Mme B... est arrivée sur le territoire français le 20 décembre 2018, munie d’un visa de court séjour, à l’âge de 62 ans. Si elle fait valoir qu’elle réside depuis chez sa fille de nationalité française et auprès des enfants de celle-ci, dont elle s’occupe régulièrement, et se prévaut de la présence sur le territoire français de deux enfants majeurs qui contribuent financièrement à son entretien, il ressort toutefois des pièces du dossier que Mme B..., qui n’a jamais travaillé en France, ne produit, pour justifier de son insertion professionnelle, qu’une attestation de bénévolat établie par l’association Secours populaire français au sein de laquelle elle s’investit depuis le mois d’octobre 2022. Par ailleurs, les attestations établies par ses enfants et petits-enfants, selon lesquelles elle entretient des liens familiaux intenses avec ces derniers, ne permettent pas davantage d’établir une intégration particulière.

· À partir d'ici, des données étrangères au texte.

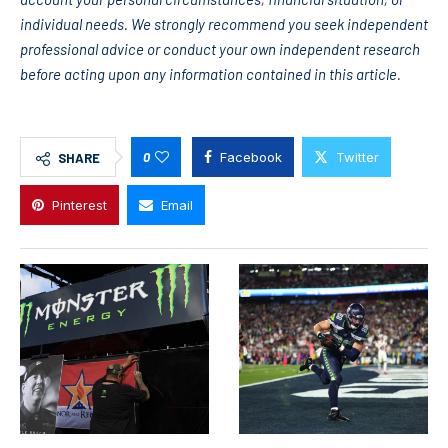
individual needs. We strongly recommend you seek independent
professional advice or conduct your own independent research
before acting upon any information contained in this article.
0
Facebook
Twitter
SHARE
Pinterest
Email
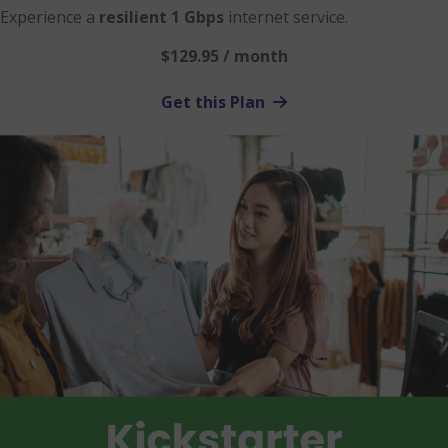
Experience a
resilient 1 Gbps
internet service.
$129.95 / month
Get this Plan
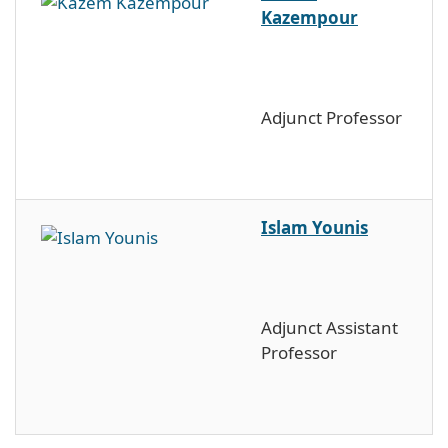
Kazempour
Adjunct Professor
Islam Younis
Adjunct Assistant
Professor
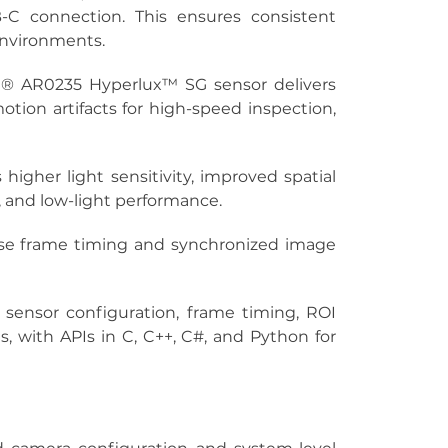
 connection. This ensures consistent 
 environments.
® AR0235 Hyperlux™ SG sensor delivers 
otion artifacts for high-speed inspection, 
higher light sensitivity, improved spatial 
, and low-light performance.
cise frame timing and synchronized image 
 sensor configuration, frame timing, ROI 
ith APIs in C, C++, C#, and Python for 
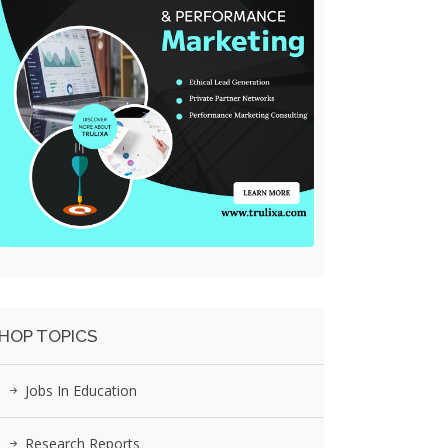
HOP TOPICS
Jobs In Education
Research Reports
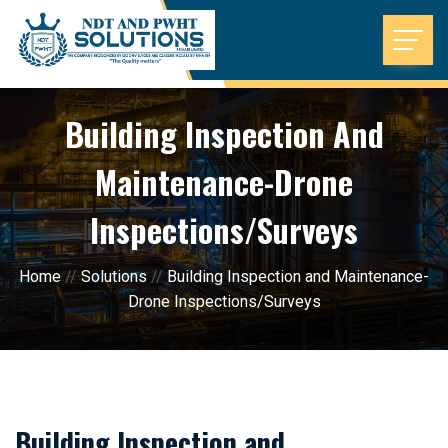
Building Inspection And
Maintenance-Drone
Inspections/Surveys
Home
//
Solutions
//
Building Inspection and Maintenance-
Drone Inspections/Surveys
Building Inspection and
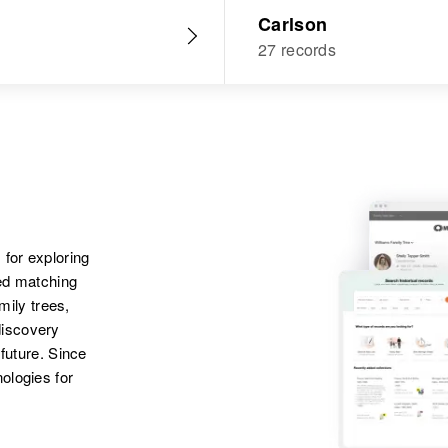
Carlson
27 records
 for exploring
ted matching
amily trees,
discovery
 future. Since
ologies for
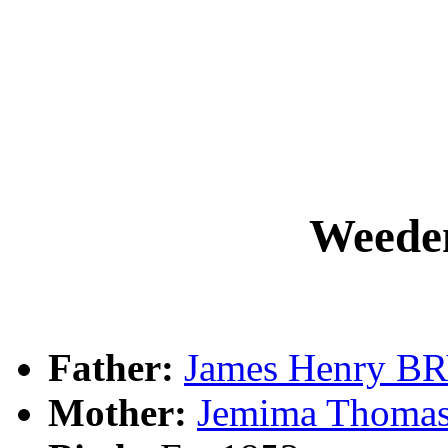
Weed
Father:
James Henry 
Mother:
Jemima Thoma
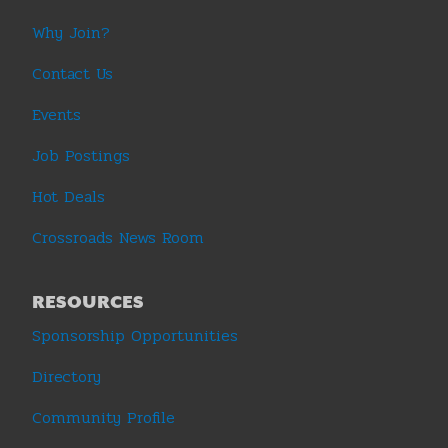
Why Join?
Contact Us
Events
Job Postings
Hot Deals
Crossroads News Room
RESOURCES
Sponsorship Opportunities
Directory
Community Profile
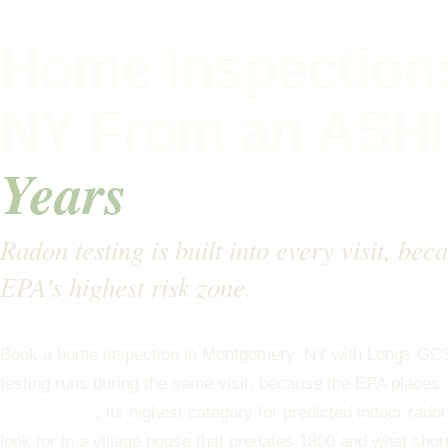
Home Inspection
NY From an ASHI
Years
Radon testing is built into every visit, be
EPA's highest risk zone.
Book a home inspection in Montgomery, NY with Longs GC
testing runs during the same visit, because the EPA places
Radon Zone 1
, its highest category for predicted indoor rad
look for in a village house that predates 1800 and what shor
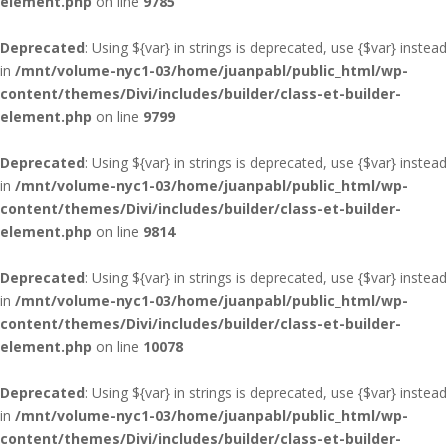
element.php
on line
9785
Deprecated
: Using ${var} in strings is deprecated, use {$var} instead
in
/mnt/volume-nyc1-03/home/juanpabl/public_html/wp-
content/themes/Divi/includes/builder/class-et-builder-
element.php
on line
9799
Deprecated
: Using ${var} in strings is deprecated, use {$var} instead
in
/mnt/volume-nyc1-03/home/juanpabl/public_html/wp-
content/themes/Divi/includes/builder/class-et-builder-
element.php
on line
9814
Deprecated
: Using ${var} in strings is deprecated, use {$var} instead
in
/mnt/volume-nyc1-03/home/juanpabl/public_html/wp-
content/themes/Divi/includes/builder/class-et-builder-
element.php
on line
10078
Deprecated
: Using ${var} in strings is deprecated, use {$var} instead
in
/mnt/volume-nyc1-03/home/juanpabl/public_html/wp-
content/themes/Divi/includes/builder/class-et-builder-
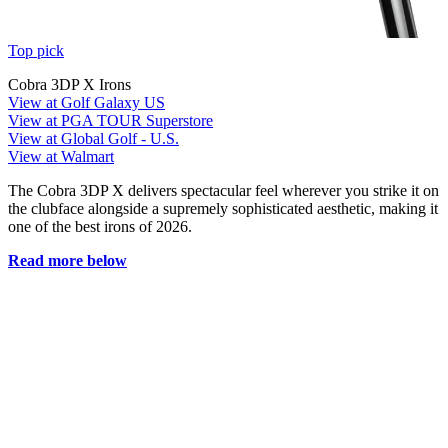
Top pick
Cobra 3DP X Irons
View at Golf Galaxy US
View at PGA TOUR Superstore
View at Global Golf - U.S.
View at Walmart
The Cobra 3DP X delivers spectacular feel wherever you strike it on
the clubface alongside a supremely sophisticated aesthetic, making it
one of the best irons of 2026.
Read more below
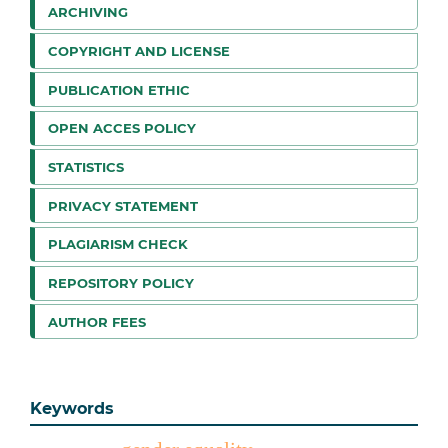
ARCHIVING
COPYRIGHT AND LICENSE
PUBLICATION ETHIC
OPEN ACCES POLICY
STATISTICS
PRIVACY STATEMENT
PLAGIARISM CHECK
REPOSITORY POLICY
AUTHOR FEES
Keywords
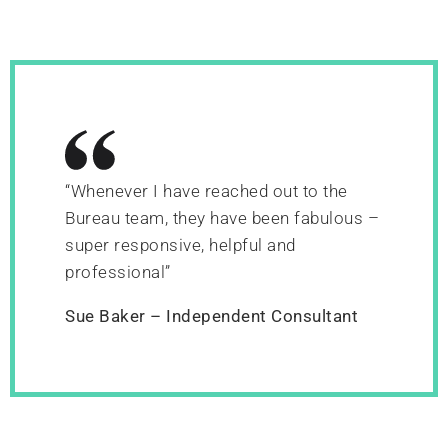
“Whenever I have reached out to the
Bureau team, they have been fabulous –
super responsive, helpful and
professional”
Sue Baker – Independent Consultant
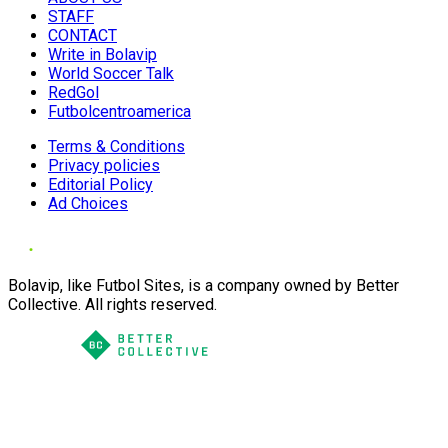
STAFF
CONTACT
Write in Bolavip
World Soccer Talk
RedGol
Futbolcentroamerica
Terms & Conditions
Privacy policies
Editorial Policy
Ad Choices
Bolavip, like Futbol Sites, is a company owned by Better
Collective. All rights reserved.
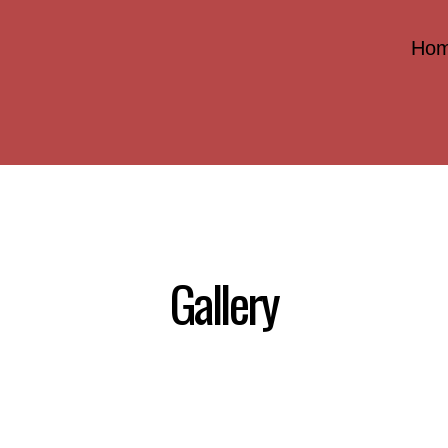
Ho
Gallery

En outre, Mme B... ne démontre pas avoir rompu tout lien avec son pays d’origine, où elle a vécu la grande majorité de sa vie. Il n’est de même pas établi que l’intéressée ne pourrait bénéficier d’un traitement approprié à sa pathologie dans son pays d’origine. Enfin, l’arrêté attaqué, qui n’est pas assorti d’une interdiction de retour sur le territoire français, ne fait pas obstacle à ce que la requérante sollicite des visas d’entrée et de séjour pour revenir en France. Dans ces conditions, en refusant de lui délivrer un titre de séjour, le préfet de la Loire-Atlantique n’a pas méconnu les stipulations de l’article 8 de la convention de sauvegarde des droits de l’homme et des libertés fondamentales. Par suite, le moyen doit être écarté.

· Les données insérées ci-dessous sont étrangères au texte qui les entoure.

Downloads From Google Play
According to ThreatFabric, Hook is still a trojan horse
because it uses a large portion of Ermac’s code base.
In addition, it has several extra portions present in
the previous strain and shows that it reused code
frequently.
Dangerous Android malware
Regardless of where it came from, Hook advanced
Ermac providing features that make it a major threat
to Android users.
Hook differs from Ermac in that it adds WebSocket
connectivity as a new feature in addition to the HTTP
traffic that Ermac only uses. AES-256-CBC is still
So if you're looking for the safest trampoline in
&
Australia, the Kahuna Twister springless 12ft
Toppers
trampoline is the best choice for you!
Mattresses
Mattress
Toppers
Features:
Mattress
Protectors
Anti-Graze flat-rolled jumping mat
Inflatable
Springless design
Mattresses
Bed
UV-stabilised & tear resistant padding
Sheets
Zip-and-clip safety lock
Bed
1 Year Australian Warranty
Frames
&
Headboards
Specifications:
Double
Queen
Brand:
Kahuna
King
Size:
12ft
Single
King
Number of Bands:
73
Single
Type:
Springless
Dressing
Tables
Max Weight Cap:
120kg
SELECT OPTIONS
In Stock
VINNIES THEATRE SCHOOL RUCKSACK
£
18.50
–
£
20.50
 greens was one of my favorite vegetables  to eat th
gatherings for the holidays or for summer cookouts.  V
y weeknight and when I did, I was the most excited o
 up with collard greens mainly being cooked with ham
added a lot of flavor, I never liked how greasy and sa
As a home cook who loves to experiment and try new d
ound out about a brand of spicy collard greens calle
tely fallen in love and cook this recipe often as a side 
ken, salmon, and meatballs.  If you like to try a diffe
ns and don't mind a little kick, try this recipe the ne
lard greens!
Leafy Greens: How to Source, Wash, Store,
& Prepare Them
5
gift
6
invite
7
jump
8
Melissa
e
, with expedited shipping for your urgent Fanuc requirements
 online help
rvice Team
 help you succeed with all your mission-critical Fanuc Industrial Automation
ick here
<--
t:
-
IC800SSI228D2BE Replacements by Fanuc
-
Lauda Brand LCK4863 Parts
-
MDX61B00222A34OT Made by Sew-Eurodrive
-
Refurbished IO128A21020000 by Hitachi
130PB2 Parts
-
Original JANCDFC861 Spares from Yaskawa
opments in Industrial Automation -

Sur la légalité de la décision portant obligation de quitter le territoire français :

En premier lieu, il résulte de ce qui a été dit précédemment que Mme B... n’est pas fondée à exciper de l’illégalité de la décision lui refusant la délivrance d’un titre de séjour au soutien de ses conclusions à fin d’annulation de la décision lui faisant obligation de quitter le territoire français.

En deuxième lieu, aux termes de l’article L. 611-1 du code de l’entrée et du séjour des étrangers et du droit d’asile : « L'autorité administrative peut obliger un étranger à quitter le territoire français lorsqu'il se trouve dans les cas suivants : (…) / 3° L'étranger s'est vu refuser la délivrance d'un titre de séjour (…) ».

Il est constant que Mme B... s’est vu refuser la délivrance d’un titre de séjour. Dès lors, le préfet de la Loire-Atlantique a pu fonder, à bon droit, l’obligation de quitter le territoire français, dont il a assorti le refus de séjour, sur les dispositions du 3° de l’article L. 611-1 du code de l'entrée et du séjour des étrangers et du droit d'asile citées au point précédent. Par suite, le moyen tiré de ce que le préfet aurait commis une erreur manifeste d’appréciation doit être écarté.

En dernier lieu, pour les mêmes motifs que ceux exposés au point 4, le moyen tiré de la méconnaissance des stipulations de l’article 8 de la convention européenne de sauvegarde des droits de l’homme et des libertés fondamentales doit être écarté.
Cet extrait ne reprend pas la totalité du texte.